§ **Task brief**
From the entries that follow, copy each line in which "sudah" appears.

§ **Material for the task**
------------------------------
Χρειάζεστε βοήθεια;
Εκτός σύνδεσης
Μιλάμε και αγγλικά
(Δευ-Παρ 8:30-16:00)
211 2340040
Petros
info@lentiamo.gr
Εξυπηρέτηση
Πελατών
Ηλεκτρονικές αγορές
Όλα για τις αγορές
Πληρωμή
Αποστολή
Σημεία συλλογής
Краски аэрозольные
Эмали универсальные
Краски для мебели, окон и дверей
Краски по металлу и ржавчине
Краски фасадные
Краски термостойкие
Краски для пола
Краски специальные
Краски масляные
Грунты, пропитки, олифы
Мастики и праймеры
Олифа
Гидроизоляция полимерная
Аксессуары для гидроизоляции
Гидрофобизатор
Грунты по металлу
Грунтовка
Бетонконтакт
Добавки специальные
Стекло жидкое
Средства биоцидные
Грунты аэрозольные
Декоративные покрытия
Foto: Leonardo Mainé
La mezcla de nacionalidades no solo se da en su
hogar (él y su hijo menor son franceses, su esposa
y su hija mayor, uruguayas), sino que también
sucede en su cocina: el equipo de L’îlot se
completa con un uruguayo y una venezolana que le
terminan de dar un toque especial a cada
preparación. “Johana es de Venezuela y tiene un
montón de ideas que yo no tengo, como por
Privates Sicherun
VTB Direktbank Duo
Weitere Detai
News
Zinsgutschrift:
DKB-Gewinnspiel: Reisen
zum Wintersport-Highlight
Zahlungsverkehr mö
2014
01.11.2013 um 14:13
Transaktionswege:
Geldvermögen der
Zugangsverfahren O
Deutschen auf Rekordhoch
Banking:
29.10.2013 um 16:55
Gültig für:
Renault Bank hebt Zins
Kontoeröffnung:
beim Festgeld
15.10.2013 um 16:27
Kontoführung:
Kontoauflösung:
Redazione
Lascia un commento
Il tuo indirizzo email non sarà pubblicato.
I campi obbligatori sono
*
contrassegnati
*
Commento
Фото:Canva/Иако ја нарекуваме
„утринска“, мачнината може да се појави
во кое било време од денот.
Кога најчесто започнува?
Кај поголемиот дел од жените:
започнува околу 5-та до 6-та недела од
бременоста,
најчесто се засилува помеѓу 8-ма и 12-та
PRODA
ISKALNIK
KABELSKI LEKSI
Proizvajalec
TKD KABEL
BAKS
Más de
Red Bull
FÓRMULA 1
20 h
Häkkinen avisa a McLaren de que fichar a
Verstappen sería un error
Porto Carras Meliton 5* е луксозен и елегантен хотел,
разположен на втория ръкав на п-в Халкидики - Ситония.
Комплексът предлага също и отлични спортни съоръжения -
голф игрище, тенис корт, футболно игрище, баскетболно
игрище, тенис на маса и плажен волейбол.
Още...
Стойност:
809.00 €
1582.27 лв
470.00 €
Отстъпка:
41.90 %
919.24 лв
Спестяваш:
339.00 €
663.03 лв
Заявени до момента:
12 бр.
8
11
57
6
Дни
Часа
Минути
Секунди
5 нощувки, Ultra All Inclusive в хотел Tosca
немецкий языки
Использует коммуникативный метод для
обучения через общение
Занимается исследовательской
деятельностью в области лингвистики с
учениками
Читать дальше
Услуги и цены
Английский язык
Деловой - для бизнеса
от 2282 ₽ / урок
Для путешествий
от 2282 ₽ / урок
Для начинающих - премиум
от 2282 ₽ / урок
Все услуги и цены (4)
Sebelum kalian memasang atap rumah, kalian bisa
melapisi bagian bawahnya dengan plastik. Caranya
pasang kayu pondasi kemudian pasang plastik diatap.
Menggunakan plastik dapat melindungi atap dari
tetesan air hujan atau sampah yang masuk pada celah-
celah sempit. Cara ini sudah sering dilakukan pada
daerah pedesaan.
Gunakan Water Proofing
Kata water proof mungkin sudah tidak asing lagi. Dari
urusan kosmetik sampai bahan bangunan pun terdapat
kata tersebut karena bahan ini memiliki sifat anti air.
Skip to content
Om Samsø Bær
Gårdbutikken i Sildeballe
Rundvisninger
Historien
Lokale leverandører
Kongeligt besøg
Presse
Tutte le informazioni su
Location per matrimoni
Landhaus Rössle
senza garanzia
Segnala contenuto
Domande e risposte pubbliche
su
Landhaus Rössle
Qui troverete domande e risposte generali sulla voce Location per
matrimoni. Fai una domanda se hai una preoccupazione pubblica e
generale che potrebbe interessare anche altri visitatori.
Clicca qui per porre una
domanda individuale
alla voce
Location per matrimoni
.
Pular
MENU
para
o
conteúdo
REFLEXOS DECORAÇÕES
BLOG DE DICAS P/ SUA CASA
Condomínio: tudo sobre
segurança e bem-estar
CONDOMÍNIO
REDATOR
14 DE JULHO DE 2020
------------------------------
§ **Response area**
celah sempit. Cara ini sudah sering dilakukan pada
Kata water proof mungkin sudah tidak asing lagi. Dari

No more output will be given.